# WHAT YOU NEED TO DO:
Only the lines that hold "Next" should be in the answer, each copied from the data below.

# THE RECORDS:
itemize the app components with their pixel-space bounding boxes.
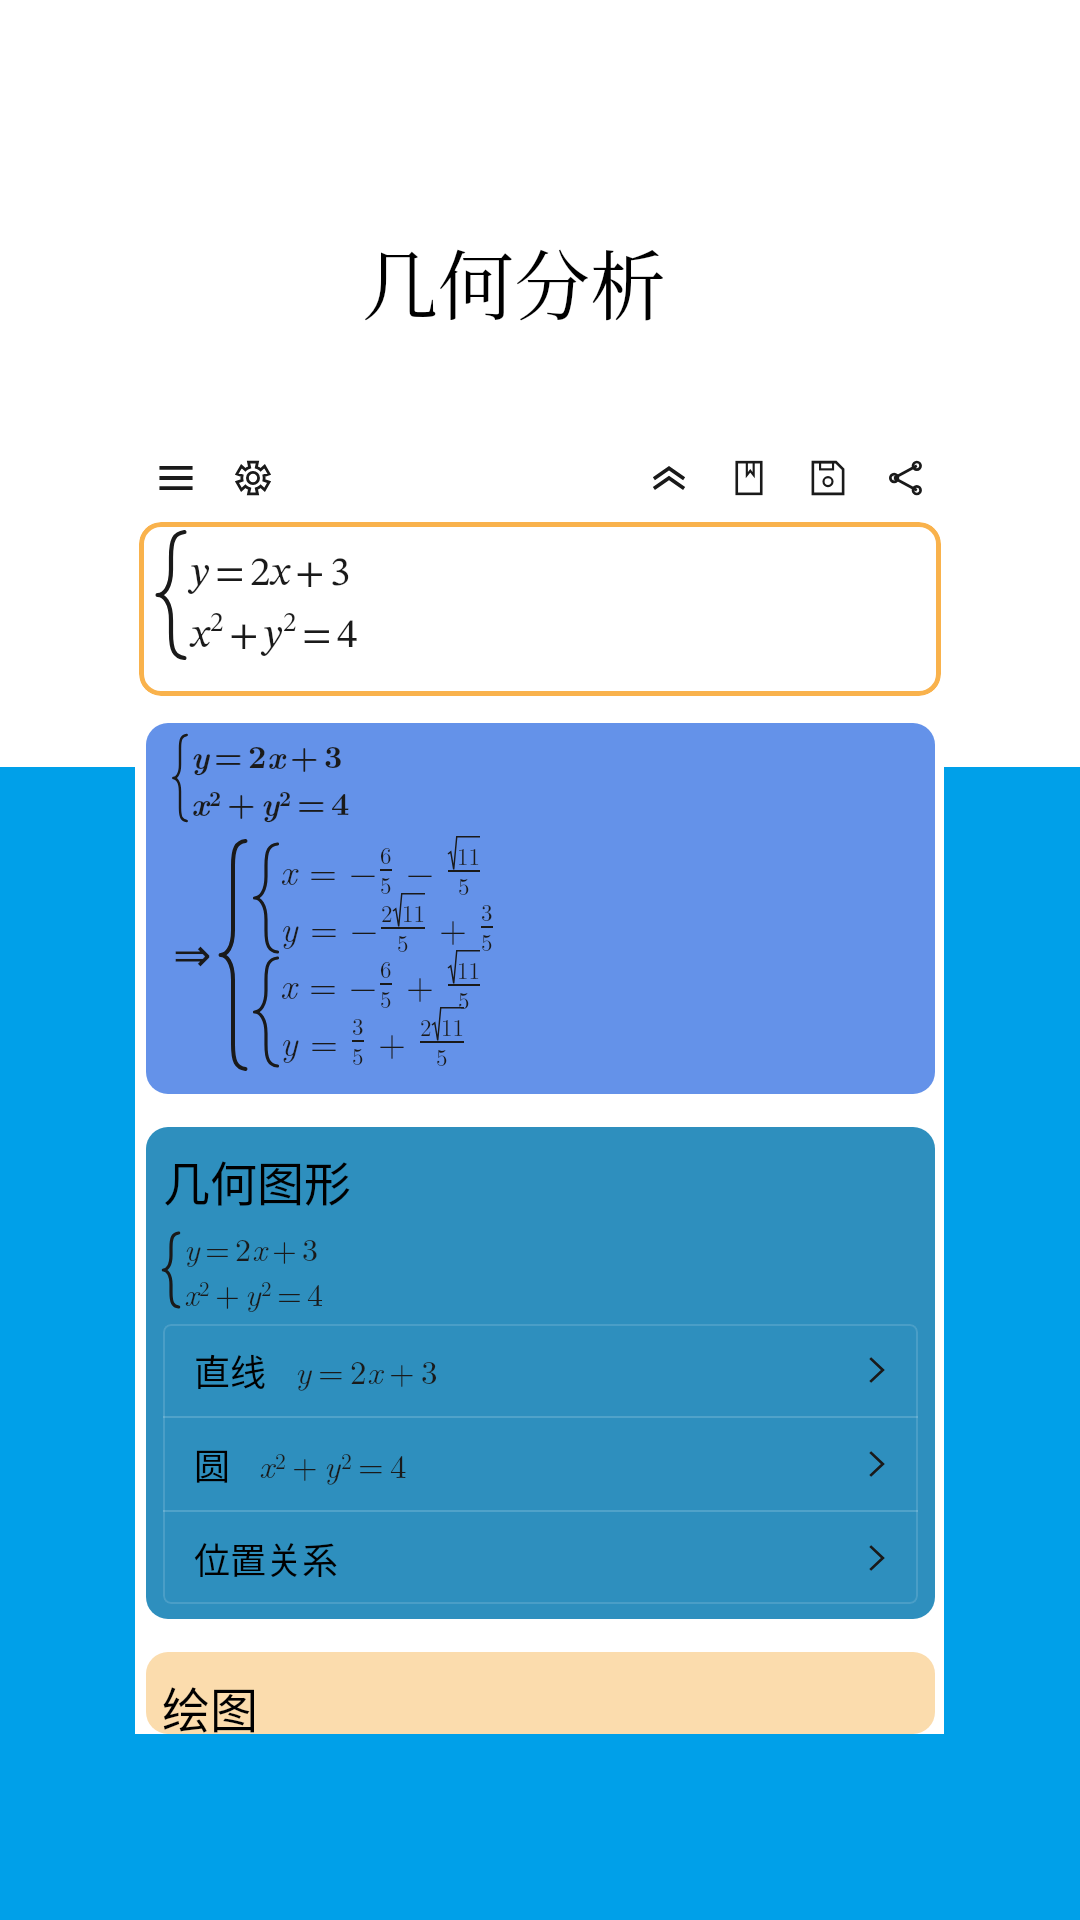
- staticText: x: [271, 554, 290, 595]
- staticText: x: [280, 844, 297, 895]
- staticText: y: [191, 554, 210, 595]
- staticText: 2: [235, 1225, 252, 1270]
- staticText: 6: [380, 838, 392, 871]
- staticText: x: [259, 1441, 275, 1488]
- staticText: 3: [481, 895, 493, 928]
- staticText: −: [349, 958, 378, 1009]
- staticText: =: [358, 1441, 384, 1488]
- staticText: ⇒: [173, 928, 212, 982]
- staticText: 11: [402, 896, 425, 929]
- staticText: x: [191, 616, 210, 657]
- staticText: x: [280, 958, 297, 1009]
- staticText: 3: [324, 732, 343, 778]
- staticText: 4: [390, 1441, 407, 1488]
- staticText: x: [184, 1270, 199, 1315]
- button[interactable]: 圆: [163, 1418, 918, 1510]
- staticText: 5: [352, 1039, 364, 1072]
- staticText: 3: [421, 1347, 438, 1394]
- staticText: x: [267, 731, 285, 778]
- staticText: 几何图形: [163, 1146, 351, 1214]
- button[interactable]: 绘图: [146, 1652, 935, 1734]
- staticText: +: [227, 779, 256, 825]
- staticText: +: [229, 616, 259, 657]
- staticText: y: [295, 1347, 312, 1394]
- staticText: =: [214, 732, 243, 778]
- staticText: 2: [279, 782, 292, 812]
- staticText: 5: [436, 1040, 448, 1073]
- staticText: +: [290, 732, 319, 778]
- staticText: =: [297, 844, 349, 895]
- staticText: y: [245, 1270, 261, 1315]
- staticText: +: [389, 1347, 415, 1394]
- staticText: +: [292, 1441, 318, 1488]
- button[interactable]: Menu: [150, 452, 202, 504]
- button[interactable]: Bookmark: [723, 452, 775, 504]
- staticText: =: [205, 1225, 230, 1270]
- button[interactable]: Collapse: [643, 452, 695, 504]
- staticText: +: [394, 958, 446, 1009]
- staticText: +: [427, 901, 479, 952]
- staticText: y: [264, 616, 283, 657]
- staticText: 5: [380, 868, 392, 901]
- staticText: 2: [341, 1444, 352, 1475]
- staticText: −: [394, 844, 446, 895]
- staticText: 11: [457, 839, 480, 872]
- button[interactable]: Settings: [227, 452, 279, 504]
- staticText: 5: [458, 869, 470, 902]
- staticText: x: [191, 778, 209, 825]
- staticText: =: [297, 958, 349, 1009]
- staticText: −: [349, 844, 378, 895]
- staticText: 5: [380, 982, 392, 1015]
- staticText: 直线: [194, 1344, 267, 1396]
- button[interactable]: y: [146, 723, 935, 1094]
- staticText: =: [318, 1347, 344, 1394]
- staticText: =: [298, 901, 350, 952]
- staticText: x: [367, 1347, 383, 1394]
- staticText: 2: [275, 1444, 286, 1475]
- staticText: −: [350, 901, 379, 952]
- staticText: y: [184, 1225, 200, 1270]
- staticText: 2: [350, 1347, 367, 1394]
- staticText: =: [302, 616, 332, 657]
- button[interactable]: y: [139, 522, 941, 696]
- staticText: 绘图: [162, 1672, 259, 1734]
- button[interactable]: Share: [880, 452, 932, 504]
- staticText: 5: [481, 925, 493, 958]
- staticText: 几何分析: [362, 227, 666, 336]
- button[interactable]: 直线: [163, 1324, 918, 1416]
- staticText: 4: [307, 1270, 324, 1315]
- staticText: 2: [283, 610, 297, 637]
- staticText: x: [252, 1225, 267, 1270]
- staticText: 5: [458, 983, 470, 1016]
- staticText: y: [280, 1015, 298, 1066]
- button[interactable]: Save: [802, 452, 854, 504]
- staticText: 圆: [194, 1438, 231, 1490]
- staticText: 位置关系: [194, 1532, 339, 1584]
- staticText: 2: [250, 554, 271, 595]
- staticText: +: [215, 1270, 240, 1315]
- staticText: +: [366, 1015, 418, 1066]
- staticText: 2: [420, 1010, 432, 1043]
- staticText: 3: [330, 554, 351, 595]
- staticText: =: [298, 1015, 350, 1066]
- staticText: =: [215, 554, 245, 595]
- button[interactable]: 位置关系: [163, 1512, 918, 1604]
- staticText: 2: [248, 732, 267, 778]
- staticText: 2: [381, 896, 393, 929]
- staticText: y: [280, 901, 298, 952]
- staticText: y: [191, 731, 209, 778]
- staticText: 3: [302, 1225, 319, 1270]
- staticText: 4: [337, 616, 358, 657]
- staticText: 2: [210, 610, 224, 637]
- staticText: +: [272, 1225, 297, 1270]
- staticText: 3: [352, 1009, 364, 1042]
- staticText: =: [297, 779, 326, 825]
- staticText: 2: [209, 782, 222, 812]
- staticText: 5: [397, 926, 409, 959]
- staticText: =: [277, 1270, 302, 1315]
- staticText: 2: [199, 1272, 210, 1302]
- staticText: 11: [457, 953, 480, 986]
- staticText: y: [261, 778, 279, 825]
- staticText: 2: [261, 1272, 272, 1302]
- staticText: 6: [380, 952, 392, 985]
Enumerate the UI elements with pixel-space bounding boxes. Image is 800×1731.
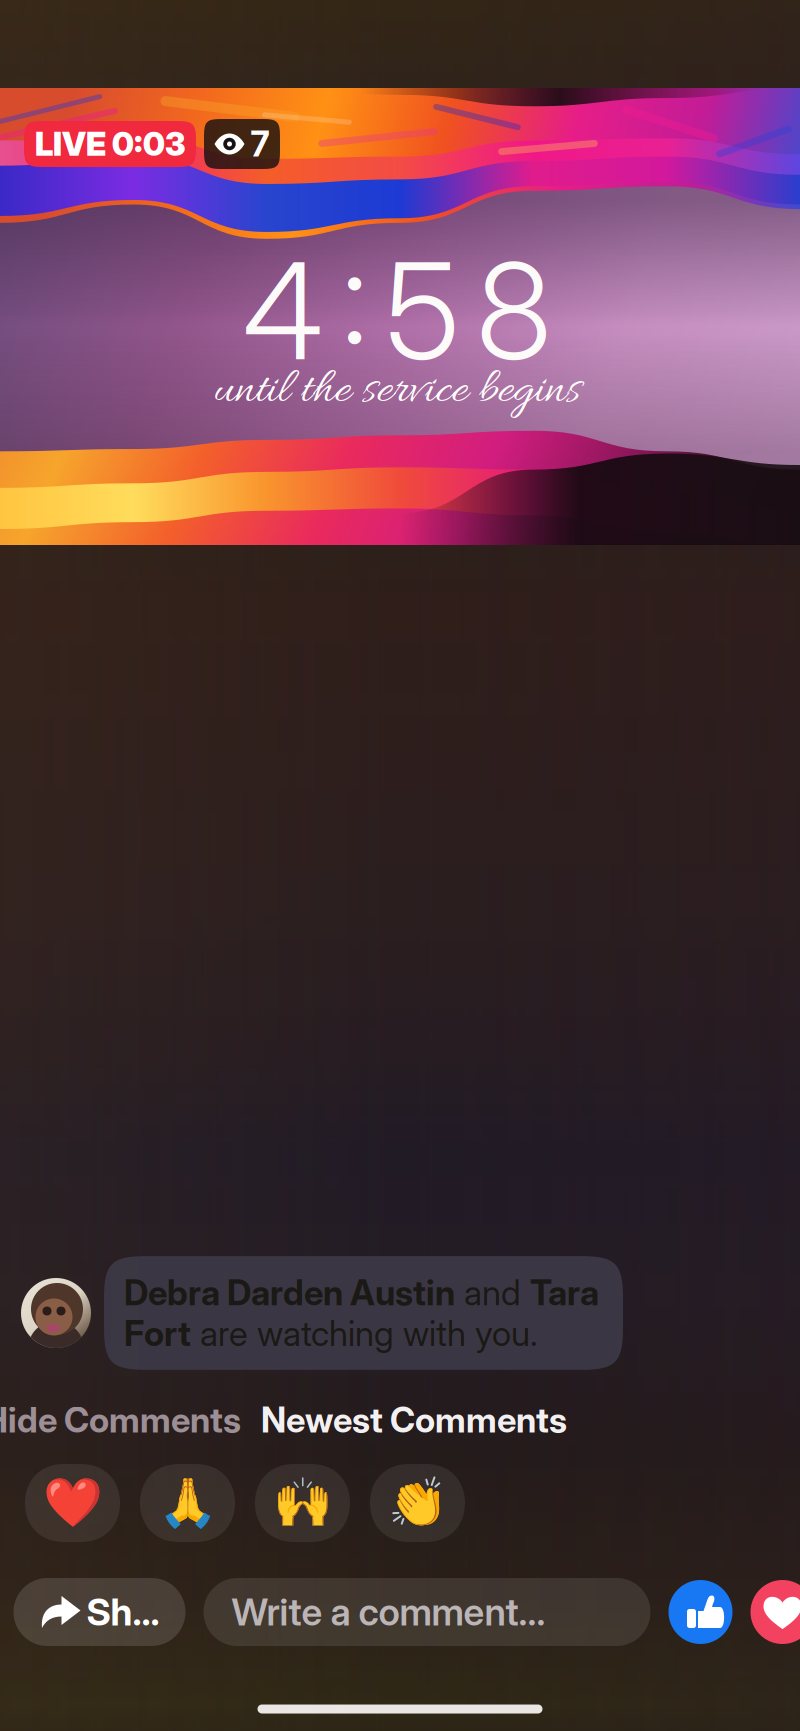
button[interactable]: React xyxy=(25,1464,120,1542)
button[interactable]: Like xyxy=(668,1580,732,1644)
button[interactable]: Viewers xyxy=(204,119,280,169)
staticText: LIVE 0:03 xyxy=(35,125,185,163)
staticText: Sh... xyxy=(86,1589,160,1635)
button[interactable]: React xyxy=(370,1464,465,1542)
button[interactable]: React xyxy=(255,1464,350,1542)
staticText: Write a comment... xyxy=(232,1589,546,1635)
staticText: Debra Darden Austin and Tara Fort are wa… xyxy=(124,1272,599,1354)
button[interactable]: LIVE 0:03 xyxy=(24,121,196,167)
staticText: 4:58 xyxy=(242,230,552,392)
button[interactable]: Love xyxy=(750,1580,800,1644)
staticText: 7 xyxy=(250,123,270,165)
button[interactable]: Newest Comments xyxy=(261,1399,567,1441)
staticText: ❤️ xyxy=(42,1476,102,1530)
staticText: 🙏 xyxy=(158,1476,218,1530)
button[interactable]: Sh... xyxy=(14,1578,186,1646)
button[interactable]: Hide Comments xyxy=(0,1399,241,1441)
staticText: 👏 xyxy=(388,1476,448,1530)
staticText: Newest Comments xyxy=(261,1399,567,1441)
button[interactable]: React xyxy=(140,1464,235,1542)
staticText: 🙌 xyxy=(272,1476,332,1530)
button[interactable]: Write a comment... xyxy=(204,1578,650,1646)
staticText: until the service begins xyxy=(214,360,580,423)
staticText: Hide Comments xyxy=(0,1399,241,1441)
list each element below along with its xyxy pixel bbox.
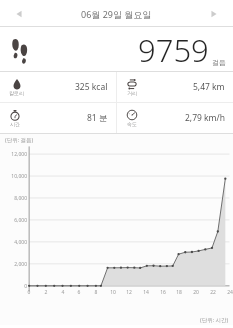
staticText: 6,000 bbox=[0, 217, 27, 224]
button[interactable]: Next day bbox=[202, 2, 226, 26]
staticText: 2,000 bbox=[0, 261, 27, 268]
staticText: 6 bbox=[71, 289, 87, 296]
staticText: 18 bbox=[171, 289, 187, 296]
staticText: 0 bbox=[21, 289, 37, 296]
staticText: 8 bbox=[88, 289, 104, 296]
staticText: 속도 bbox=[127, 121, 137, 127]
staticText: 4,000 bbox=[0, 239, 27, 246]
staticText: 12,000 bbox=[0, 151, 27, 158]
button[interactable]: 칼로리 bbox=[0, 72, 116, 102]
staticText: 81 분 bbox=[87, 112, 108, 124]
staticText: (단위: 시간) bbox=[200, 316, 229, 324]
staticText: 5,47 km bbox=[193, 81, 225, 93]
staticText: 10 bbox=[105, 289, 121, 296]
staticText: 0 bbox=[0, 283, 27, 290]
staticText: 칼로리 bbox=[9, 90, 24, 96]
staticText: 24 bbox=[222, 289, 233, 296]
button[interactable]: 시간 bbox=[0, 103, 116, 133]
staticText: 06월 29일 월요일 bbox=[81, 8, 152, 20]
button[interactable]: Previous day bbox=[7, 2, 31, 26]
staticText: 325 kcal bbox=[75, 81, 108, 93]
staticText: 9759 bbox=[138, 29, 209, 71]
staticText: 거리 bbox=[127, 90, 137, 96]
staticText: 16 bbox=[155, 289, 171, 296]
staticText: 시간 bbox=[10, 121, 20, 127]
staticText: 2 bbox=[38, 289, 54, 296]
staticText: 12 bbox=[121, 289, 137, 296]
staticText: 20 bbox=[188, 289, 204, 296]
button[interactable]: 속도 bbox=[117, 103, 233, 133]
staticText: 8,000 bbox=[0, 195, 27, 202]
staticText: 4 bbox=[55, 289, 71, 296]
staticText: 22 bbox=[205, 289, 221, 296]
staticText: 2,79 km/h bbox=[185, 112, 225, 124]
button[interactable]: 거리 bbox=[117, 72, 233, 102]
staticText: (단위: 걸음) bbox=[5, 136, 34, 144]
staticText: 14 bbox=[138, 289, 154, 296]
staticText: 걸음 bbox=[212, 58, 226, 67]
staticText: 10,000 bbox=[0, 173, 27, 180]
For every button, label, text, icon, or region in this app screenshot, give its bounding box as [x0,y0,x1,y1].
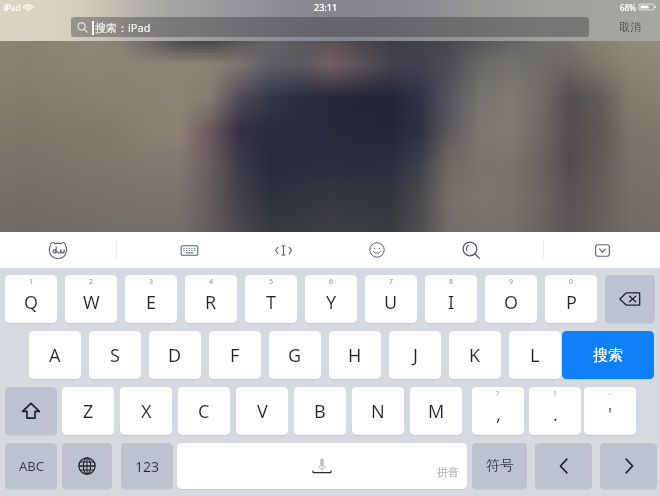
staticText: 0 [569,277,574,287]
staticText: Y [326,290,337,315]
staticText: H [348,343,362,368]
staticText: 2 [89,277,94,287]
button[interactable]: Z [62,387,114,435]
button[interactable]: Emoji [333,232,421,268]
staticText: , [496,402,501,427]
staticText: - [609,389,612,399]
staticText: 123 [135,457,160,476]
button[interactable]: 3 [125,275,177,323]
button[interactable]: Keyboard layout [145,232,233,268]
staticText: 4 [209,277,214,287]
staticText: 1 [29,277,34,287]
button[interactable]: M [410,387,462,435]
staticText: L [530,343,540,368]
button[interactable]: Hide keyboard [544,232,660,268]
staticText: V [257,399,268,424]
button[interactable]: D [149,331,201,379]
staticText: G [288,343,302,368]
staticText: Q [24,290,39,315]
button[interactable]: ! [529,387,581,435]
staticText: ABC [19,457,44,475]
button[interactable]: Switch keyboard [62,443,112,489]
button[interactable]: ABC [5,443,57,489]
button[interactable]: 5 [245,275,297,323]
staticText: D [168,343,182,368]
staticText: F [230,343,240,368]
button[interactable]: Next [600,443,657,489]
staticText: C [198,399,210,424]
staticText: ' [608,402,613,427]
button[interactable]: L [509,331,561,379]
button[interactable]: 搜索 [562,331,654,379]
staticText: A [49,343,61,368]
button[interactable]: F [209,331,261,379]
button[interactable]: 搜索：iPad [71,17,589,37]
button[interactable]: N [352,387,404,435]
button[interactable]: 8 [425,275,477,323]
staticText: M [428,399,445,424]
staticText: . [553,402,558,427]
staticText: N [371,399,385,424]
button[interactable]: Search [427,232,515,268]
button[interactable]: 9 [485,275,537,323]
button[interactable]: 取消 [612,17,648,37]
staticText: T [266,290,277,315]
staticText: B [314,399,326,424]
staticText: ! [554,389,556,399]
staticText: 取消 [619,20,641,34]
staticText: S [110,343,120,368]
staticText: K [469,343,481,368]
staticText: Z [83,399,94,424]
button[interactable]: V [236,387,288,435]
button[interactable]: 6 [305,275,357,323]
staticText: 68% [620,2,636,13]
staticText: 拼音 [437,465,459,479]
staticText: J [413,343,418,368]
button[interactable]: B [294,387,346,435]
staticText: 5 [269,277,274,287]
button[interactable]: Space [177,443,467,489]
button[interactable]: H [329,331,381,379]
button[interactable]: 7 [365,275,417,323]
button[interactable]: Backspace [605,275,655,323]
button[interactable]: C [178,387,230,435]
staticText: 23:11 [314,1,338,13]
staticText: E [146,290,157,315]
button[interactable]: - [584,387,636,435]
staticText: 3 [149,277,154,287]
button[interactable]: S [89,331,141,379]
staticText: 7 [389,277,394,287]
staticText: P [566,290,577,315]
staticText: 9 [509,277,514,287]
button[interactable]: 123 [121,443,173,489]
staticText: iPad [4,2,21,13]
button[interactable]: 2 [65,275,117,323]
button[interactable]: J [389,331,441,379]
button[interactable]: 4 [185,275,237,323]
button[interactable]: Baidu input [0,232,116,268]
staticText: 搜索 [593,346,623,365]
staticText: X [141,399,152,424]
button[interactable]: Move cursor [239,232,327,268]
button[interactable]: G [269,331,321,379]
staticText: R [205,290,217,315]
staticText: ? [496,389,500,399]
button[interactable]: 0 [545,275,597,323]
staticText: 8 [449,277,454,287]
button[interactable]: Previous [535,443,592,489]
staticText: I [448,290,455,315]
button[interactable]: X [120,387,172,435]
staticText: 符号 [486,457,514,475]
staticText: 搜索：iPad [95,20,151,35]
button[interactable]: Shift [5,387,57,435]
staticText: U [384,290,398,315]
button[interactable]: 1 [5,275,57,323]
staticText: 6 [329,277,334,287]
staticText: W [83,290,100,315]
button[interactable]: 符号 [472,443,527,489]
button[interactable]: K [449,331,501,379]
button[interactable]: A [29,331,81,379]
button[interactable]: ? [472,387,524,435]
staticText: O [504,290,519,315]
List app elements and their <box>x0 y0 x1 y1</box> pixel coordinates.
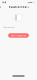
button[interactable]: Confirm payment <box>8 33 29 38</box>
staticText: Confirm payment <box>10 34 26 37</box>
staticText: 9:41 <box>2 1 6 4</box>
staticText: Total amount <box>3 26 15 28</box>
staticText: Transaction Details <box>8 6 28 8</box>
button[interactable]: Back <box>0 5 6 9</box>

# SOLUTION BELOW:
button[interactable]: Next day bbox=[202, 2, 226, 26]
button[interactable]: Next [600,443,657,489]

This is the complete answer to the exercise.